The four are among 16 states that won federal approval Thursday for plans to improve teacher equity that are required under the No Child Left Behind education law.
The plans focus on mentoring new and existing teachers, improving teacher preparation programs, eliminating teacher shortages and giving financial incentives to teachers who work in lower-performing schools.
All 50 states submitted plans; the Obama administration is still reviewing the other plans. States could lose federal dollars if they don't have adequate plans to address gaps in the distribution of high-quality teachers across school districts.
In the first batch of approvals, the department endorsed teacher equity plans by Arkansas, Connecticut, Delaware, Indiana, Kentucky, Massachusetts, Maine, Missouri, Minnesota, New York, Nevada, Oklahoma, Rhode Island, Pennsylvania, South Carolina and Wisconsin.
"Access to strong teaching should never be connected to your child's race, ethnicity or national origin, zip code, or family income or first language," Education Secretary Arne Duncan said in a phone call with reporters. "It's something that we should treat as a right in this country."
Duncan said that the states have committed to publicly report their progress.
In Nevada, part of the focus will be on keeping experienced teachers. The state has a new law that established a performance pay system for the recruitment and retention of teachers and administrators primarily at the lowest-performing schools.
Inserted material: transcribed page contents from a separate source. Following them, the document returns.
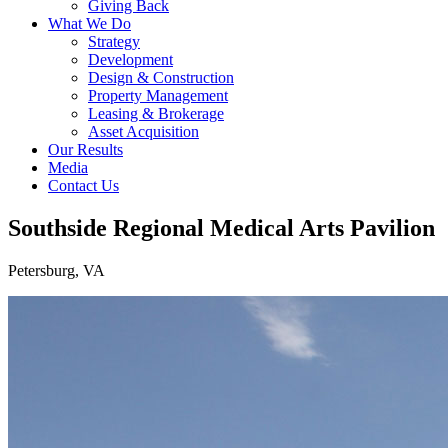
Giving Back
What We Do
Strategy
Development
Design & Construction
Property Management
Leasing & Brokerage
Asset Acquisition
Our Results
Media
Contact Us
Southside Regional Medical Arts Pavilion
Petersburg, VA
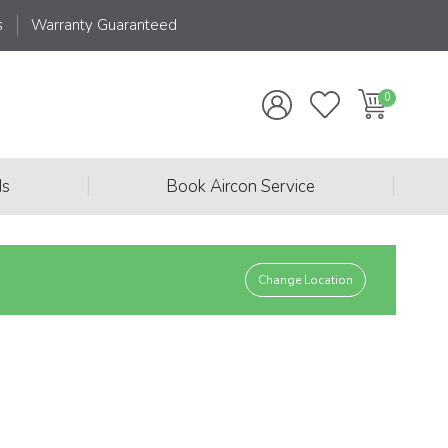
s
Warranty Guaranteed
|
|
ds
Book Aircon Service
Change Location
In Kentucky, school officials are looking to enhance mentoring programs for new teachers. And Connecticut is implementing a program that aims to retain principals for at least five years in high-poverty or high-minority schools.
According to department statistics, black and American Indian students are four times as likely as their white peers to go to a school where more than 20 percent of teachers are in their first year. The same data show that Latino students are three times as likely.